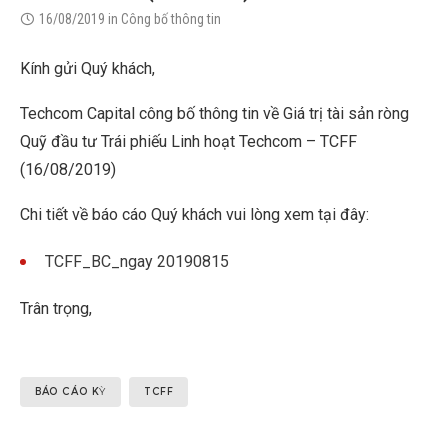
16/08/2019
in
Công bố thông tin
Kính gửi Quý khách,
Techcom Capital công bố thông tin về Giá trị tài sản ròng
Quỹ đầu tư Trái phiếu Linh hoạt Techcom – TCFF
(16/08/2019)
Chi tiết về báo cáo Quý khách vui lòng xem tại đây:
TCFF_BC_ngay 20190815
Trân trọng,
BÁO CÁO KỲ
TCFF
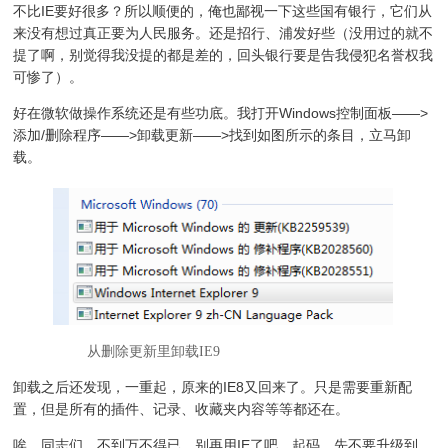
不比IE要好很多？所以顺便的，俺也鄙视一下这些国有银行，它们从
来没有想过真正要为人民服务。还是招行、浦发好些（没用过的就不
提了啊，别觉得我没提的都是差的，回头银行要是告我侵犯名誉权我
可惨了）。
好在微软做操作系统还是有些功底。我打开Windows控制面板——>
添加/删除程序——>卸载更新——>找到如图所示的条目，立马卸
载。
从删除更新里卸载IE9
卸载之后还发现，一重起，原来的IE8又回来了。只是需要重新配
置，但是所有的插件、记录、收藏夹内容等等都还在。
唉，同志们，不到万不得已，别再用IE了吧。起码，先不要升级到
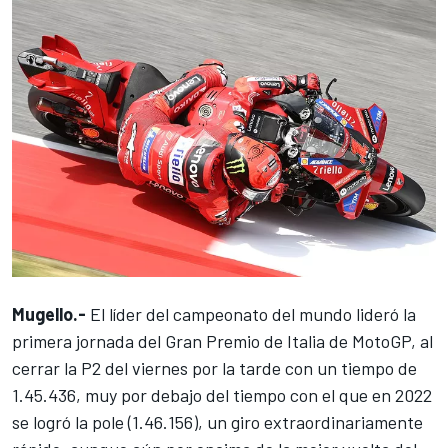
Mugello.-
El líder del campeonato del mundo lideró la
primera jornada del Gran Premio de Italia de MotoGP, al
cerrar la P2 del viernes por la tarde con un tiempo de
1.45.436, muy por debajo del tiempo con el que en 2022
se logró la pole (1.46.156), un giro extraordinariamente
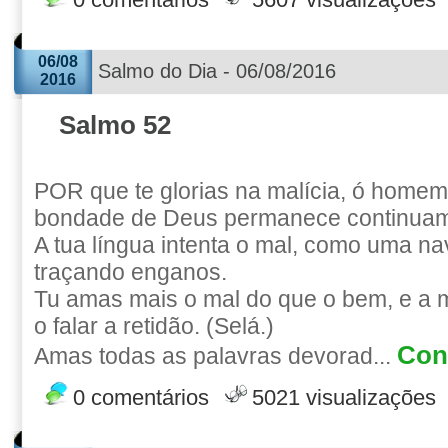
0 comentários
5607 visualizações
06/08
Salmo do Dia - 06/08/2016
2016
Salmo 52
POR que te glorias na malícia, ó home
bondade de Deus permanece continuam
A tua língua intenta o mal, como uma n
traçando enganos.
Tu amas mais o mal do que o bem, e a 
o falar a retidão. (Selá.)
Cont
Amas todas as palavras devorad...
0 comentários
5021 visualizações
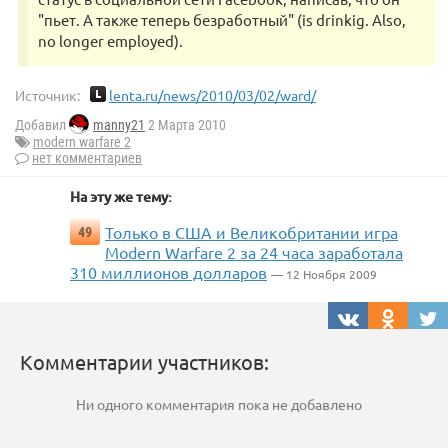
"пьет. А также теперь безработный" (is drinkig. Also,
no longer employed).
Источник:
lenta.ru/news/2010/03/02/ward/
Добавил
manny21
2 Марта 2010
modern warfare 2
нет комментариев
На эту же тему:
Только в США и Великобритании игра
49
Modern Warfare 2 за 24 часа заработала
310 миллионов долларов
— 12 Ноября 2009
Комментарии участников:
Ни одного комментария пока не добавлено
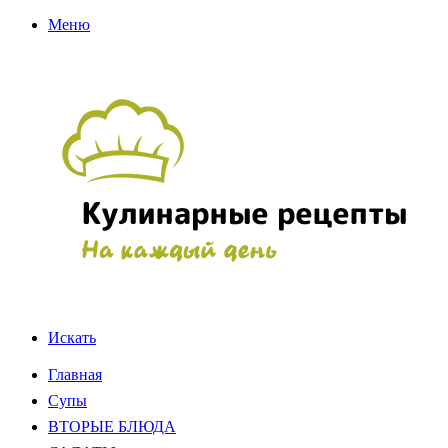
Меню
Искать
Главная
Супы
ВТОРЫЕ БЛЮДА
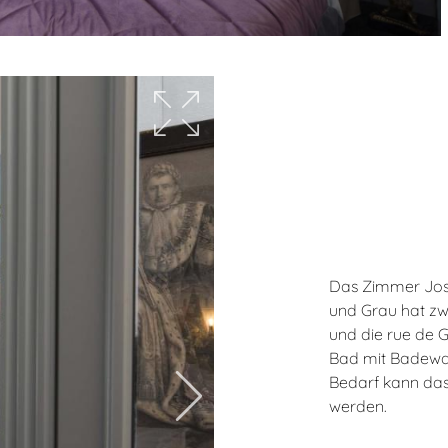
Das Zimmer Jos
und Grau hat zwe
und die rue de G
Bad mit Badewa
Bedarf kann das 
werden.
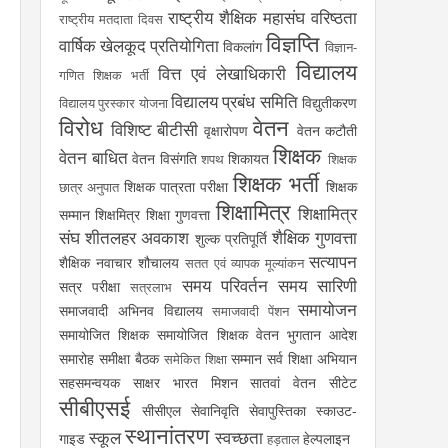
राष्ट्रीय शैक्षिक महासंघ
वरिष्ठता
राष्ट्रीय मतदाता दिवस
विज्ञप्ति
वार्षिक खेलकूद प्रतियोगिता
विकलांग
विज्ञान-
विद्यालय
वित्त एवं लेखाधिकारी
गणित शिक्षक भर्ती
विद्यालय प्रबंध समिति
विद्युतीकरण
विद्यालय पुरस्कार योजना
विरोध
वेतन
विशिष्ट बीटीसी
वृक्षारोपण
वेतन कटौती
शिक्षक
वेतन बाधित
वेतन विसंगति
शिकायत
शपथ
शिक्षक
शिक्षक भर्ती
शिक्षक पात्रता परीक्षा
शिक्षक
छात्र अनुपात
शिक्षामित्र
शिक्षामित्र
सम्मान
शिक्षमित्र
शिक्षा गुणवत्ता
संघ
शीतलहर अवकाश
शैक्षिक गुणवत्ता
शुल्क प्रतिपूर्ति
सत्यापन
शैक्षिक नवाचार
शौचालय
सतत एवं व्यापक मूल्यांकन
समय परिवर्तन
समय सारिणी
सत्र परीक्षा
सत्रलाभ
समायोजन
समाजवादी अभिनव विद्यालय
समाजवादी पेंशन
समायोजित शिक्षक
समायोजित शिक्षक वेतन भुगतान आदेश
समारोह
समीक्षा बैठक
सम्मान
सर्व शिक्षा अभियान
समेकित शिक्षा
सहसमन्वयक
साक्षर भारत मिशन
सातवां वेतन
सीटेट
सीबीएसई
सीसीएल
सेवानिवृति
सेवापुस्तिका
स्काउट-
स्थानांतरण
स्कूल
स्वच्छता
गाइड
हेल्पलाइन
हड़ताल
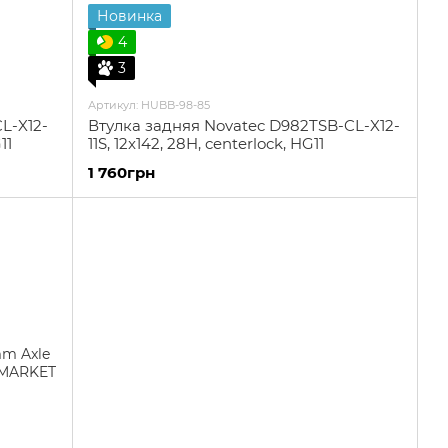
Новинка
4
3
Артикул: HUBB-98-85
L-X12-
Втулка задняя Novatec D982TSB-CL-X12-
11
11S, 12x142, 28H, centerlock, HG11
1 760грн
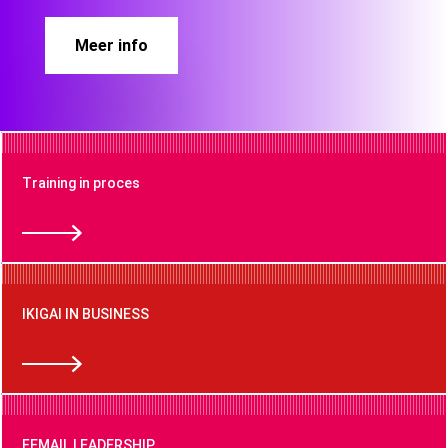
Meer info
Training in proces
IKIGAI IN BUSINESS
FEMAIL LEADERSHIP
============
▶ _Task instructions_
Each line from the start of the entries above through the line with "不比IE要好很多？所以顺便的，俺也鄙视一下这些国有银行，它们从" should be duplicated exactly, leaving out the pictures.

▶ _Result below_
16/08/2019
in
Công bố thông tin
Kính gửi Quý khách,
Techcom Capital công bố thông tin về Giá trị tài sản ròng
Quỹ đầu tư Trái phiếu Linh hoạt Techcom – TCFF
(16/08/2019)
Chi tiết về báo cáo Quý khách vui lòng xem tại đây:
TCFF_BC_ngay 20190815
Trân trọng,
BÁO CÁO KỲ
TCFF
不比IE要好很多？所以顺便的，俺也鄙视一下这些国有银行，它们从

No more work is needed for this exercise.